Face aux perspectives d’emploi peu reluisantes dans la recherche académique, cette limite de 6 ans peut aussi être le moment de la quitter pour de bon. Zuzanna nous avoue y avoir pensé. Bartosz, quant à lui, a franchi résolument le pas en 2018 et ne le regrette pas. Il faut dire qu’il avait les compétences en informatique pour s’intégrer facilement dans l’industrie : en parallèle de ses recherches, il enseignait en effet le génie logiciel et travaille maintenant comme data scientist. Ce domaine en pleine expansion recherche des profils  scientifiques comme le sien, son expérience de chercheur n’a donc pas été un handicap, au contraire. La limitation du nombre de CDD a donc été pour lui « une inspiration pour trouver de nouvelles opportunités et apprendre de nouvelles choses. »

Au-delà des problèmes humains, ce rapide turn-over est un gâchis pour la recherche. En effet, ce sont les ingénieurs et les chercheurs en CDD qui connaissent parfois le mieux les expériences et les outils. Lorsqu’ils partent, le transfert de connaissance est compliqué. La chercheuse Ika Paul-Pont en témoignait devant Emmanuel Macron aux 80 ans du CNRS : « On passe notre temps à former des gens qu’on arrive pas à garder ensuite ». Bartosz Telenczuk ne dit pas autre chose : « J’ai passé 10 ans dans recherche, j’ai été formé, j’ai acquis une véritable expertise sur mon sujet, puis j’ai dû abandonner. C’est un gâchis d’expérience et d’argent ».
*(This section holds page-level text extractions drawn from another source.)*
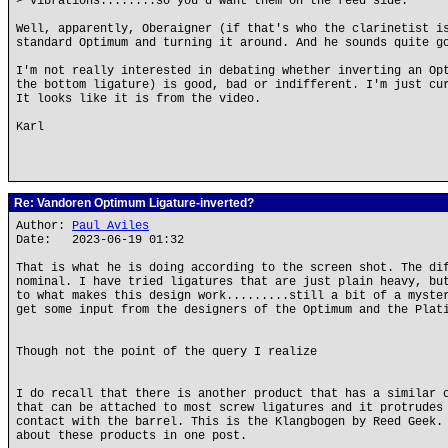
> vibrations........so you'd want them on the reed side.
Well, apparently, Oberaigner (if that's who the clarinetist i
standard Optimum and turning it around. And he sounds quite g
I'm not really interested in debating whether inverting an Op
the bottom ligature) is good, bad or indifferent. I'm just cu
It looks like it is from the video.
Karl
Re: Vandoren Optimum Ligature-inverted?
Author:
Paul Aviles
Date: 2023-06-19 01:32
That is what he is doing according to the screen shot. The di
nominal. I have tried ligatures that are just plain heavy, bu
to what makes this design work.........still a bit of a myste
get some input from the designers of the Optimum and the Plat
Though not the point of the query I realize
I do recall that there is another product that has a similar 
that can be attached to most screw ligatures and it protrudes
contact with the barrel. This is the Klangbogen by Reed Geek.
about these products in one post.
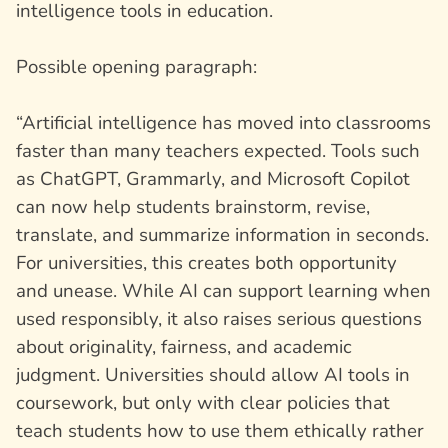
intelligence tools in education.
Possible opening paragraph:
“Artificial intelligence has moved into classrooms
faster than many teachers expected. Tools such
as ChatGPT, Grammarly, and Microsoft Copilot
can now help students brainstorm, revise,
translate, and summarize information in seconds.
For universities, this creates both opportunity
and unease. While AI can support learning when
used responsibly, it also raises serious questions
about originality, fairness, and academic
judgment. Universities should allow AI tools in
coursework, but only with clear policies that
teach students how to use them ethically rather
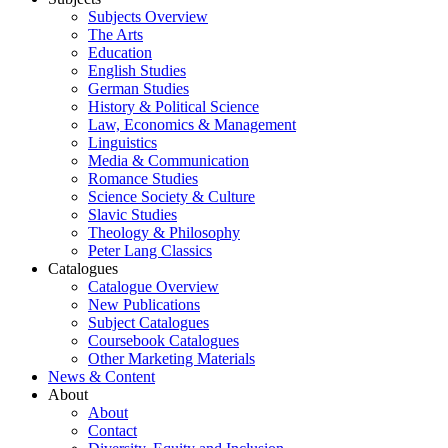
Subjects Overview
The Arts
Education
English Studies
German Studies
History & Political Science
Law, Economics & Management
Linguistics
Media & Communication
Romance Studies
Science Society & Culture
Slavic Studies
Theology & Philosophy
Peter Lang Classics
Catalogues
Catalogue Overview
New Publications
Subject Catalogues
Coursebook Catalogues
Other Marketing Materials
News & Content
About
About
Contact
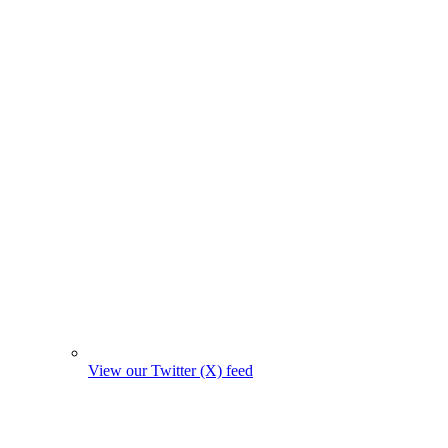
View our Twitter (X) feed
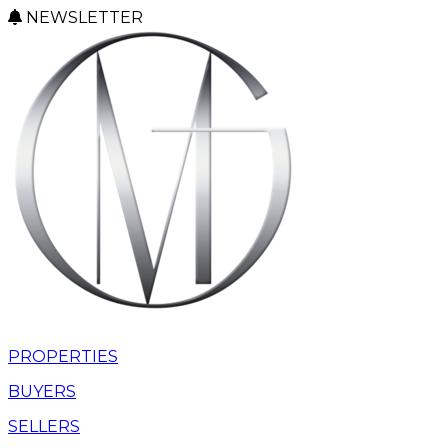
NEWSLETTER
PROPERTIES
BUYERS
SELLERS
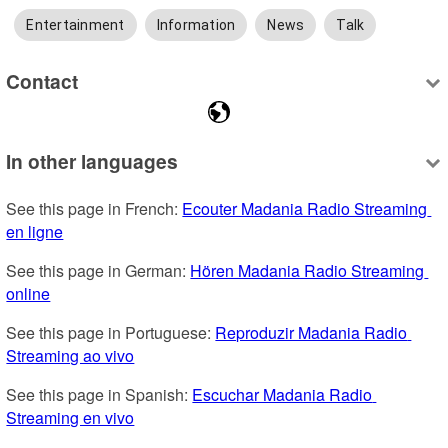
Entertainment
Information
News
Talk
Contact
In other languages
See this page in French: 
Ecouter Madania Radio Streaming 
en ligne
See this page in German: 
Hören Madania Radio Streaming 
online
See this page in Portuguese: 
Reproduzir Madania Radio 
Streaming ao vivo
See this page in Spanish: 
Escuchar Madania Radio 
Streaming en vivo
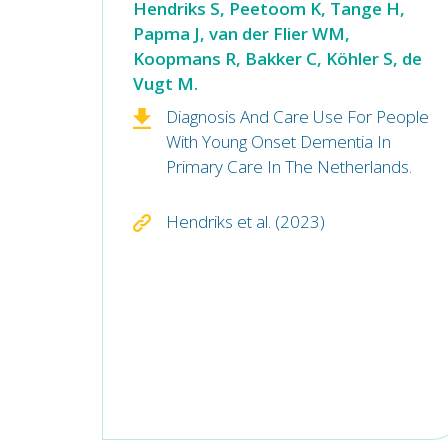
Hendriks S, Peetoom K, Tange H,
Papma J, van der Flier WM,
Koopmans R, Bakker C, Köhler S, de
Vugt M.
Diagnosis And Care Use For People
With Young Onset Dementia In
Primary Care In The Netherlands.
Hendriks et al. (2023)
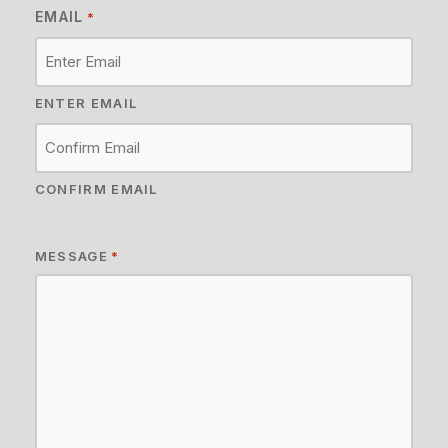
EMAIL
*
ENTER EMAIL
CONFIRM EMAIL
MESSAGE
*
N’y a-t-il pas aujourd’hui un infléchissement des revendications de la part des précaires ? Alors qu’il y a dix ans le mot d’ordre était « on veut plus de postes », la plupart semblent aujourd’hui résignés et n’osent même plus souhaiter un poste permanent. Le système de financement sur appels à projet, qui a rendu possible cette généralisation des CDD dans la recherche, étant plébiscité par les politiques, la tendance risque de s’accentuer. « L’idéal serait avant tout de rétablir le recrutement dans la fonction publique (…) mais puisque cette voie semble abandonnée par nos derniers gouvernements, nous aimerions au moins avoir plus de flexibilité pour pérenniser l’emploi de nos collègues », précise Ika Paul-Pont. Avec en tête le CDI de mission en train de s’installer doucement mais sûrement dans la fonction publique. Beaucoup misent sur cette option pour contourner la loi Sauvadet, sans que personne ne soit sûr de sa future interprétation par les juges.
Des statuts sans dessous-dessous

Très rapidement après le vote de la loi Sauvadet en 2012, les organismes de recherche ont stoppé le renouvellement des CDD au-delà de six ans, voire uniquement après quatre ans par sécurité. En pratique, des circulaires sont parues dans les établissements concernés. Par exemple, une circulaire du CNRS datant de mars 2015 « attire [l’]attention sur le fait [qu’un] contrat à durée déterminée pourrait se voir transformer en contrat à durée indéterminée si celui-ci est conclu ou renouvelé (…) au-delà d’une durée de six ans ». Les CDD sont classés en trois catégories : formation (doctorat), pratique (chercheur) et accompagnement de la recherche (ingénieurs et techniciens). Un artifice d’écriture qui permet de ne pas comptabiliser le doctorat dans les six ans autorisés ou de cumuler plus de six ans en passant de chercheur à ingénieur de recherche.